WHAT IS BEING ASKED -
Scan the entries below for the word "Lock". Copy out every line in which it occurs.

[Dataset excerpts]
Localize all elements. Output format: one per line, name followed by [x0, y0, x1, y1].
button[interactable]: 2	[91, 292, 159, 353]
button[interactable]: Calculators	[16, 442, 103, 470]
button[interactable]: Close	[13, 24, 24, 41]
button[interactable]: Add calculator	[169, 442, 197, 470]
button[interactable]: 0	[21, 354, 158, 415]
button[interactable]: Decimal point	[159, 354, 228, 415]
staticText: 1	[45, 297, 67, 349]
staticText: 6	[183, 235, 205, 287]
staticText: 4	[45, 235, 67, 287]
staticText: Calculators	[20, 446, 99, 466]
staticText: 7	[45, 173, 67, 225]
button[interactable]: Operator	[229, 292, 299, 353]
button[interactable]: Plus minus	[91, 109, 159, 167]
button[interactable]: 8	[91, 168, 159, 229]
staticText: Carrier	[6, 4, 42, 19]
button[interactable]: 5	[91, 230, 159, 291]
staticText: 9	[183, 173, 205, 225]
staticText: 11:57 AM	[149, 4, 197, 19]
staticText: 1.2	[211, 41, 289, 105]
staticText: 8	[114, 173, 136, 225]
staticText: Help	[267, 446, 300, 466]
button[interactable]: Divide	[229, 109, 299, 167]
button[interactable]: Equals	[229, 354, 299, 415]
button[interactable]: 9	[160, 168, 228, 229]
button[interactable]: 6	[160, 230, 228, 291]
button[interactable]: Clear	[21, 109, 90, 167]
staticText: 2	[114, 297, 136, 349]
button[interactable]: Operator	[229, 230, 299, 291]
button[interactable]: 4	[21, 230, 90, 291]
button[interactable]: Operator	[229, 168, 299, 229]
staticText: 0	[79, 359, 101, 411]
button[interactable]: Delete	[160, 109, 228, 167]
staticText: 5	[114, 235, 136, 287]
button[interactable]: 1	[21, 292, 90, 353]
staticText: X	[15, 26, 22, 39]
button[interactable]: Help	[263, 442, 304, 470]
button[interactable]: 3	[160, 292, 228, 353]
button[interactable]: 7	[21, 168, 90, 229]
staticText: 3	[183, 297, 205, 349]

--

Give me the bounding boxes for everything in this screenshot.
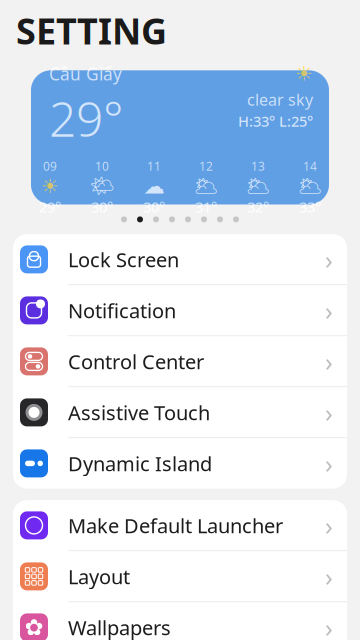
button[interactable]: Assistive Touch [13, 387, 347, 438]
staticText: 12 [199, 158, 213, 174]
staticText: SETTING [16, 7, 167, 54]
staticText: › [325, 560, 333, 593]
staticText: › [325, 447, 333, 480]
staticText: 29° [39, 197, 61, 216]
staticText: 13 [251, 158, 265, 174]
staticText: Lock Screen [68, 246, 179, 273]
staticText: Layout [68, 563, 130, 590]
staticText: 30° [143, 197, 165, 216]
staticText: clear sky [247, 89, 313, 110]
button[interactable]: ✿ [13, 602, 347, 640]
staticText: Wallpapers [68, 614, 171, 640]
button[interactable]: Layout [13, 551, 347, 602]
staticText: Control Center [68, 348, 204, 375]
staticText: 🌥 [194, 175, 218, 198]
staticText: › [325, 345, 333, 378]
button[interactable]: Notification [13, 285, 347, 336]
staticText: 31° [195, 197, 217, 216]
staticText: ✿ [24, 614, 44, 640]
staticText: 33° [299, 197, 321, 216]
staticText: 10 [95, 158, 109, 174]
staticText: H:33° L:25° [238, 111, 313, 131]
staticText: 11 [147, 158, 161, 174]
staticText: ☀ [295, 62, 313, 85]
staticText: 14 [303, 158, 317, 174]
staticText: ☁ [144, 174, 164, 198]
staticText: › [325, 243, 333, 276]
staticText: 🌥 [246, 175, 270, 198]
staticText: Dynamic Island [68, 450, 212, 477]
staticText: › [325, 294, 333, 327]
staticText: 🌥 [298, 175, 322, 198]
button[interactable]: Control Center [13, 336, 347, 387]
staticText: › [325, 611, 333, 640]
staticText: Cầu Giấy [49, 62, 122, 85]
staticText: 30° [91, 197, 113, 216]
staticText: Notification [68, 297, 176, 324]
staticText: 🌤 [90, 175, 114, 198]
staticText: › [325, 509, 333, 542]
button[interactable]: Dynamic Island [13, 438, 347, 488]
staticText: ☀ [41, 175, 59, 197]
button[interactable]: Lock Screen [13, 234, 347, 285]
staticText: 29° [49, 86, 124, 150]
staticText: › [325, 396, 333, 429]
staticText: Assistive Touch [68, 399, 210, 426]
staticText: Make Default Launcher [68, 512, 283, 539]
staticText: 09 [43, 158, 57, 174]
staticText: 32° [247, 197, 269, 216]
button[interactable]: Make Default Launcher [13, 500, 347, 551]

EXERCISE RESULT -
staticText: Lock Screen [68, 246, 179, 273]
button[interactable]: Lock Screen [13, 234, 347, 285]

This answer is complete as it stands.